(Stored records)
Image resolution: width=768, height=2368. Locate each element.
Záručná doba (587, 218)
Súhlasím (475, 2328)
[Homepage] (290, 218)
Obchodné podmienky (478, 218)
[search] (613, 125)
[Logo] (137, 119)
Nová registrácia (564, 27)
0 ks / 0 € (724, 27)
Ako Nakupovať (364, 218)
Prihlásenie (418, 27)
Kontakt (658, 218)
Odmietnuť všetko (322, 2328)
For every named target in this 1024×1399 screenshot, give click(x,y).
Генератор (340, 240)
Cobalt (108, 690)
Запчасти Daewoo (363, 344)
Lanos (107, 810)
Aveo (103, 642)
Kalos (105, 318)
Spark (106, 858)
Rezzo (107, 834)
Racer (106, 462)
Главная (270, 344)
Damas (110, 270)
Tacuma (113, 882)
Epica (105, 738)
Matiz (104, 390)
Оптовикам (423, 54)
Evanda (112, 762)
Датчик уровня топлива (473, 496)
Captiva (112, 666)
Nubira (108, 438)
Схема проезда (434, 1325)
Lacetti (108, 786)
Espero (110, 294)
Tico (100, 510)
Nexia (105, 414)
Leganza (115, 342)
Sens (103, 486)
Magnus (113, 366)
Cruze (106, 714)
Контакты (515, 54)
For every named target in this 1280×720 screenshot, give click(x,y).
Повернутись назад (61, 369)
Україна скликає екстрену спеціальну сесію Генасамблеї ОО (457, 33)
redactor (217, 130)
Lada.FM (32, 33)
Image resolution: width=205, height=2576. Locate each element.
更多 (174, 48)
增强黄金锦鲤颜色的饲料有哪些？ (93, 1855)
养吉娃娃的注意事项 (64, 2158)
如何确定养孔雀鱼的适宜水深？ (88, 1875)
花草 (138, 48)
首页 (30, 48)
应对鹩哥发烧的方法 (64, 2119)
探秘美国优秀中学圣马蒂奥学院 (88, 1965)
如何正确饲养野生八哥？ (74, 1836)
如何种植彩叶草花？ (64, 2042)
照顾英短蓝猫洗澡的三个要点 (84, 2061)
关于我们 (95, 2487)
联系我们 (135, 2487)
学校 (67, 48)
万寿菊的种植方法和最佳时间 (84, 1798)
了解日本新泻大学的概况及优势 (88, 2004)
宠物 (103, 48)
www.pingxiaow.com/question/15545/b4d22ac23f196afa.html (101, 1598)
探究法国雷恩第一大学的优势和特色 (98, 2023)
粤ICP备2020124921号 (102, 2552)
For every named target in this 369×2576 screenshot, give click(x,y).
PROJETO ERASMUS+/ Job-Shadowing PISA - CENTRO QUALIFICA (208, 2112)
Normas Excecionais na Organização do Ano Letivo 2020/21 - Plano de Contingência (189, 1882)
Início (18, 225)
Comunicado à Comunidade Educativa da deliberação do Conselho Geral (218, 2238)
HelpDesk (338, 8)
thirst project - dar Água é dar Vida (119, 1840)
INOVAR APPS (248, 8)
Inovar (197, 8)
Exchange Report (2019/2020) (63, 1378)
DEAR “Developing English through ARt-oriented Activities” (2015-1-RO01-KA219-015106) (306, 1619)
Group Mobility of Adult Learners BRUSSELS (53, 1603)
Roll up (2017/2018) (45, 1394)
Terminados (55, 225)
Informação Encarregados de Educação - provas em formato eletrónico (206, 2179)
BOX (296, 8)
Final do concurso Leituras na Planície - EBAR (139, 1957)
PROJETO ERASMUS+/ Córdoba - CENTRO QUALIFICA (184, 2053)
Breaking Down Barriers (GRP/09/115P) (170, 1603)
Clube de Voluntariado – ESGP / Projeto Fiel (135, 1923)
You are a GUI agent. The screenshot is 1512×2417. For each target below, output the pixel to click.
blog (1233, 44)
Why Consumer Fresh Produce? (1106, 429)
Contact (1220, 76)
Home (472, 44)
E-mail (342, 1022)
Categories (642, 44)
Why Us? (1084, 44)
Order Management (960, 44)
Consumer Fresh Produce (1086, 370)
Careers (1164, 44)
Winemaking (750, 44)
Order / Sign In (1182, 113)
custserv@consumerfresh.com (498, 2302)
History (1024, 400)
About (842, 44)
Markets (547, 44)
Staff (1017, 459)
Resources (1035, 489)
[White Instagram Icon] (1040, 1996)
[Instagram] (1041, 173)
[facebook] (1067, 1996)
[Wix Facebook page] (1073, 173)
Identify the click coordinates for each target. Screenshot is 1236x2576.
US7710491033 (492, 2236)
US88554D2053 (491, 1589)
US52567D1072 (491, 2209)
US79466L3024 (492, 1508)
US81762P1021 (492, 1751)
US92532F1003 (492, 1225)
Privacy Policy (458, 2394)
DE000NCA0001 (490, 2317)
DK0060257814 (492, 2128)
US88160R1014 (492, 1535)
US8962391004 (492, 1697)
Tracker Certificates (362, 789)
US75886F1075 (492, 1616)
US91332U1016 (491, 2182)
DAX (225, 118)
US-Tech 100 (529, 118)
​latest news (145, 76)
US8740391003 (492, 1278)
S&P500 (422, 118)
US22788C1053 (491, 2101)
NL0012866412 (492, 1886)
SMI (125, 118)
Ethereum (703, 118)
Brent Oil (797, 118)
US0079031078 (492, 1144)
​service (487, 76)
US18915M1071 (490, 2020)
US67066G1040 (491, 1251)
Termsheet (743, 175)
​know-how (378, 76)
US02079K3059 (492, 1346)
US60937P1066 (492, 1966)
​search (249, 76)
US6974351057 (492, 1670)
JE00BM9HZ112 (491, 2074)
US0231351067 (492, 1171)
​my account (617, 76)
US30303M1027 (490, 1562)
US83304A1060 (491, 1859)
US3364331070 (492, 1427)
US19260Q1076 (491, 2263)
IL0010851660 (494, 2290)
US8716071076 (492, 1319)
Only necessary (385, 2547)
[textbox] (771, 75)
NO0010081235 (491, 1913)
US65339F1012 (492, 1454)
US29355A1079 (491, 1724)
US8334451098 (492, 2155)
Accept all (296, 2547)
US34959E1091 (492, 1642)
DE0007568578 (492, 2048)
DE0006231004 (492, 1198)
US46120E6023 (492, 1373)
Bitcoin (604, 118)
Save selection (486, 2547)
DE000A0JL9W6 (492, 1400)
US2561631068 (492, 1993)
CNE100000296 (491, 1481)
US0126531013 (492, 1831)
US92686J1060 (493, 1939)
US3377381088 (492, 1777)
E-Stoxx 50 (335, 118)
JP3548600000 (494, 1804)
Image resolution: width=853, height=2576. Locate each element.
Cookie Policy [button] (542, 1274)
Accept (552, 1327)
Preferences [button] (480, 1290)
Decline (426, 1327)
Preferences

## Problem statement
Reproduce, word for word and in full, only the lines above that start at the line with "增强黄金锦鲤颜色的饲料有哪些？ (93, 1855)" and run through the line with "学校 (67, 48)", both ends included.

## Exercise output
增强黄金锦鲤颜色的饲料有哪些？ (93, 1855)
养吉娃娃的注意事项 (64, 2158)
如何确定养孔雀鱼的适宜水深？ (88, 1875)
花草 (138, 48)
首页 (30, 48)
应对鹩哥发烧的方法 (64, 2119)
探秘美国优秀中学圣马蒂奥学院 (88, 1965)
如何正确饲养野生八哥？ (74, 1836)
如何种植彩叶草花？ (64, 2042)
照顾英短蓝猫洗澡的三个要点 (84, 2061)
关于我们 (95, 2487)
联系我们 (135, 2487)
学校 (67, 48)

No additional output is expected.